In multiple regression models, statisticians will create formulas which incorporate different factors in order to predict a value. The example used in class is the popular model used by real estate agents to do market valuation of houses. A typical model will incorporate things like number of bed rooms, if there is a basement, square footage, home assessment value etc. However, you can very quickly identify that some of these factors are 'related' (a house with many bed rooms, a basement or high home assessment value will probably have more square footage).

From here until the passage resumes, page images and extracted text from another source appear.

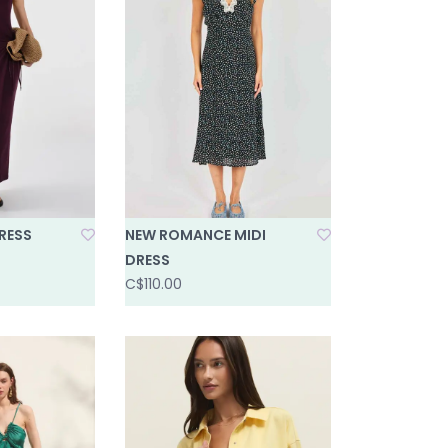
RESS
NEW ROMANCE MIDI
DRESS
C$110.00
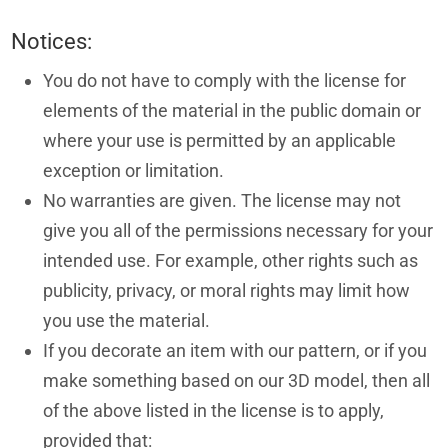
Notices:
You do not have to comply with the license for
elements of the material in the public domain or
where your use is permitted by an applicable
exception or limitation.
No warranties are given. The license may not
give you all of the permissions necessary for your
intended use. For example, other rights such as
publicity, privacy, or moral rights may limit how
you use the material.
If you decorate an item with our pattern, or if you
make something based on our 3D model, then all
of the above listed in the license is to apply,
provided that:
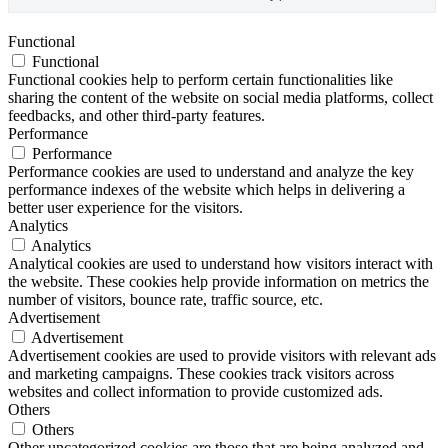
Functional
Functional
Functional cookies help to perform certain functionalities like
sharing the content of the website on social media platforms, collect
feedbacks, and other third-party features.
Performance
Performance
Performance cookies are used to understand and analyze the key
performance indexes of the website which helps in delivering a
better user experience for the visitors.
Analytics
Analytics
Analytical cookies are used to understand how visitors interact with
the website. These cookies help provide information on metrics the
number of visitors, bounce rate, traffic source, etc.
Advertisement
Advertisement
Advertisement cookies are used to provide visitors with relevant ads
and marketing campaigns. These cookies track visitors across
websites and collect information to provide customized ads.
Others
Others
Other uncategorized cookies are those that are being analyzed and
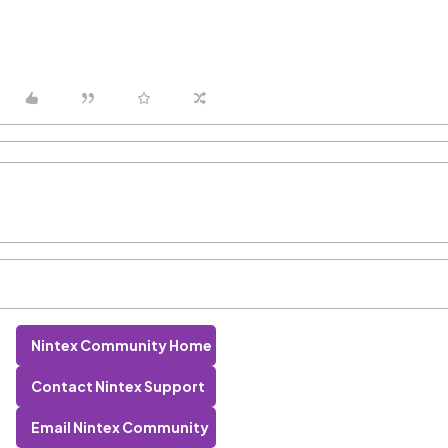
Nintex Community Home
Contact Nintex Support
Email Nintex Community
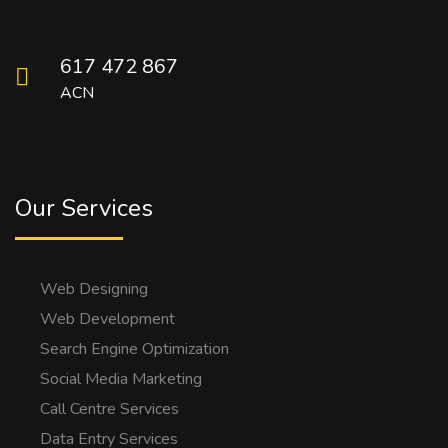
617 472 867
ACN
Our Services
Web Designing
Web Development
Search Engine Optimization
Social Media Marketing
Call Centre Services
Data Entry Services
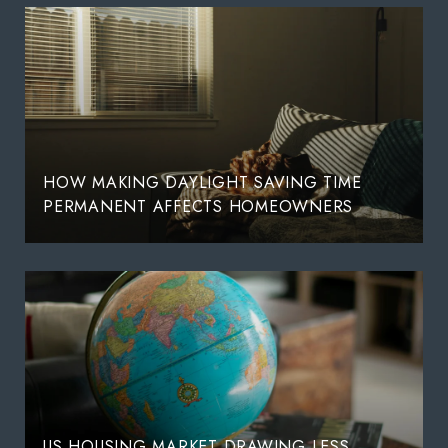
HOW MAKING DAYLIGHT SAVING TIME
PERMANENT AFFECTS HOMEOWNERS
US HOUSING MARKET DRAWING LESS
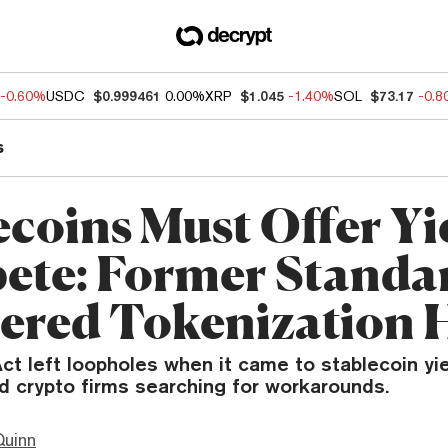
-0.60%
USDC
$0.999461
0.00%
XRP
$1.045
-1.40%
SOL
$73.17
-0.
s
ecoins Must Offer Yi
te: Former Standa
ered Tokenization 
 left loopholes when it came to stablecoin yie
d crypto firms searching for workarounds.
Quinn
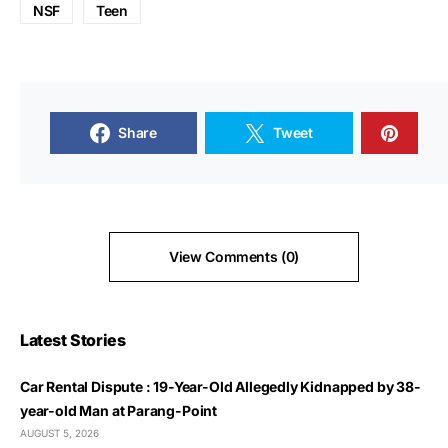
NSF
Teen
Share
Tweet
View Comments (0)
Latest Stories
Car Rental Dispute : 19-Year-Old Allegedly Kidnapped by 38-
year-old Man at Parang-Point
AUGUST 5, 2026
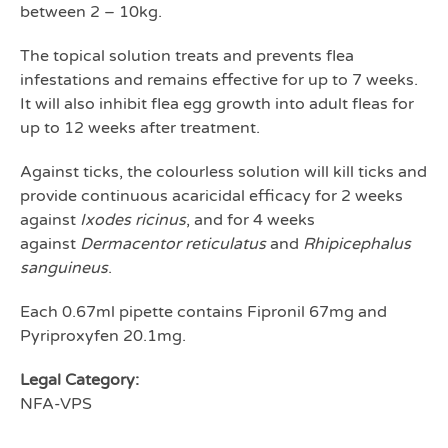
between 2 – 10kg.
The topical solution treats and prevents flea
infestations and remains effective for up to 7 weeks.
It will also inhibit flea egg growth into adult fleas for
up to 12 weeks after treatment.
Against ticks, the colourless solution will kill ticks and
provide continuous acaricidal efficacy for 2 weeks
against
Ixodes ricinus
, and for 4 weeks
against
Dermacentor reticulatus
and
Rhipicephalus
sanguineus
.
Each 0.67ml pipette contains Fipronil 67mg and
Pyriproxyfen 20.1mg.
Legal Category:
NFA-VPS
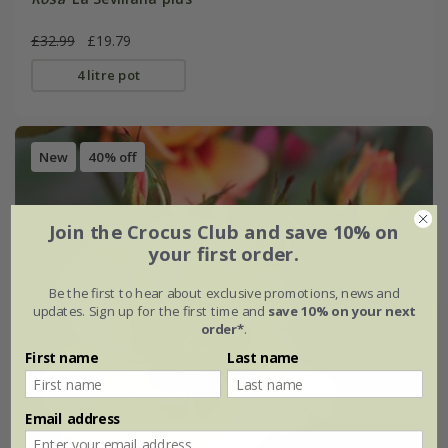
£32.99
£19.79
4 litre pot
New
40% off
Join the Crocus Club and save 10% on
your first order.
Be the first to hear about exclusive promotions, news and
updates. Sign up for the first time and
save 10% on your next
order*
.
First name
Last name
Email address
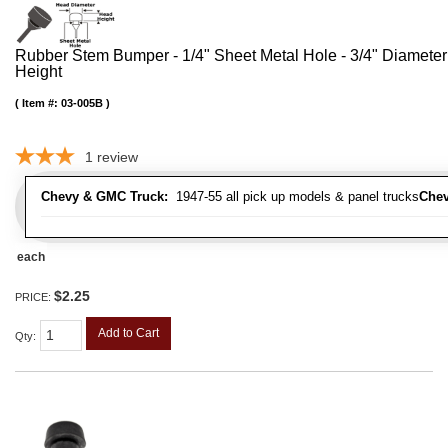
Rubber Stem Bumper - 1/4" Sheet Metal Hole - 3/4" Diameter
Height
Item #:
03-005B
1
review
Chevy & GMC Truck:
1947-55 all pick up models & panel trucks
Chev
each
$2.25
PRICE:
Add to Cart
Qty
:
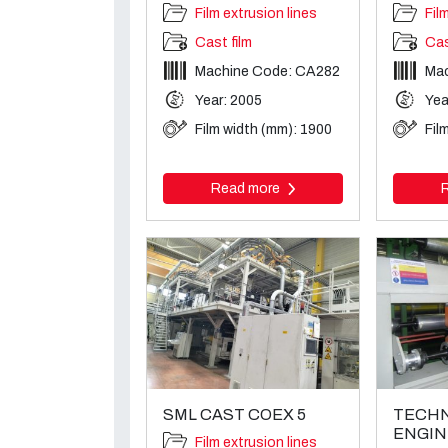
Film extrusion lines
Fil
Cast film
Cas
Machine Code: CA282
Ma
Year: 2005
Yea
Film width (mm): 1900
Fil
Read more
SML CAST COEX 5
TECHN
ENGIN
Film extrusion lines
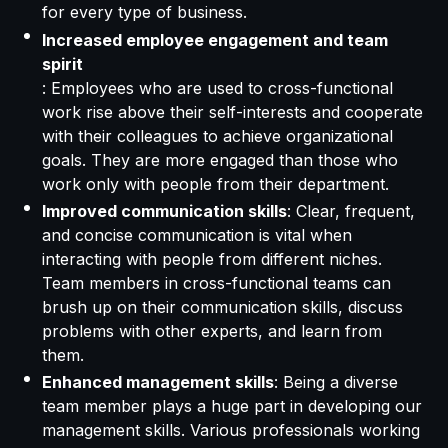
for every type of business.
Increased employee engagement and team
spirit
: Employees who are used to cross-functional
work rise above their self-interests and cooperate
with their colleagues to achieve organizational
goals. They are more engaged than those who
work only with people from their department.
Improved communication skills
: Clear, frequent,
and concise communication is vital when
interacting with people from different niches.
Team members in cross-functional teams can
brush up on their communication skills, discuss
problems with other experts, and learn from
them.
Enhanced management skills
: Being a diverse
team member plays a huge part in developing our
management skills. Various professionals working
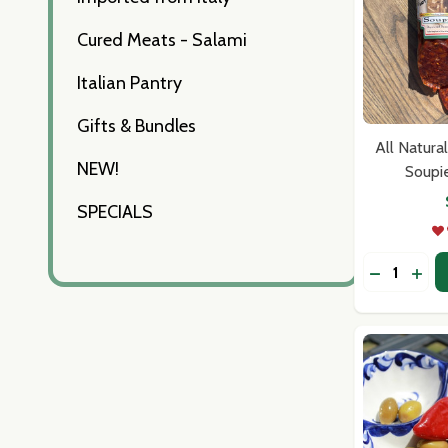
Cured Meats - Salami
Italian Pantry
Gifts & Bundles
All Natura
NEW!
Soupi
SPECIALS
Quantity:
DECREASE
INCR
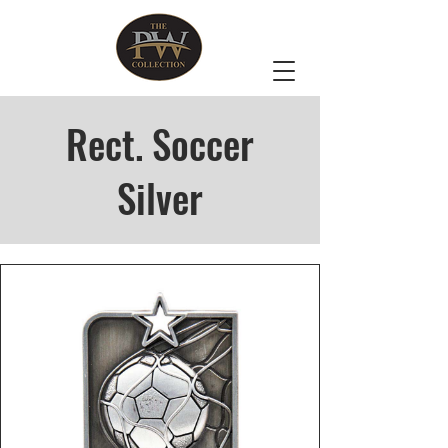
Rect. Soccer
Silver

However, we were shown a formula which only used AREA to predict value and one formula that used ASSESSMENT (home tax assessment value). Intuitively, you can tell that they are positively correlated to some degree and this was reflected in the formula.

MARKET1 = X + a AREA + e
MARKET2 = Y + b AREA + c ASSESS + e

Where 'e' is the error.

However, in the two formulas, b was less than a. What does that mean? Some of the 'correlated' value between AREA and ASSESS is encompassed both in 'a' and 'c'.

But what if they are VERY highly correlated (or if you deliberately choose one factor which was a linear construction of another factor for a correlation of 1), you can see that it is impossible to create a 'factor' as the two items will move in perfect harmony. Imagine AREA is perfectly correlated to ASSESS or

ASSESS = d AREA

then

MARKET1 = X + a AREA + e
MARKET2 = Y + b AREA + c ASSESS + e

However, if ASSESS = d AREA (perfectly linearly correlated)
then
MARKET2 = Y + b AREA + cd AREA + e
MARKET2 = Y + (b + cd) AREA + e
Since there are only one 'real' factor, this would mean that:

• MARKET1 = MARKET2, the second model would be identical to the first model.
• 'a' would be expressed as (b + cd)
• X = Y

Another problem is that you can allocate b and d in any proportion you want to create MARKET2 (there is no meaningful way to allocate the weight of the factors b and cd). It's a very awkward solution and reminds me of divide by zero when it comes to math problems, that there is a problem when you take the limit of a factor to asymptotically approach a value. Mathematically, I believe that it would be described by these factors having no orthogonal components which causes a unique case.

Another interesting result is that if 'b' is not significantly different from 'c', it shows that correlation is probably low.

Also, if any of the 'weight' letters (except for 'e') is close to zero, it implies that these prediction factors don't actually have any bearing on model, but high numbers don't necessary imply importance (it really matters what the factor variables are measured in as it has a relative impact on the final prediction).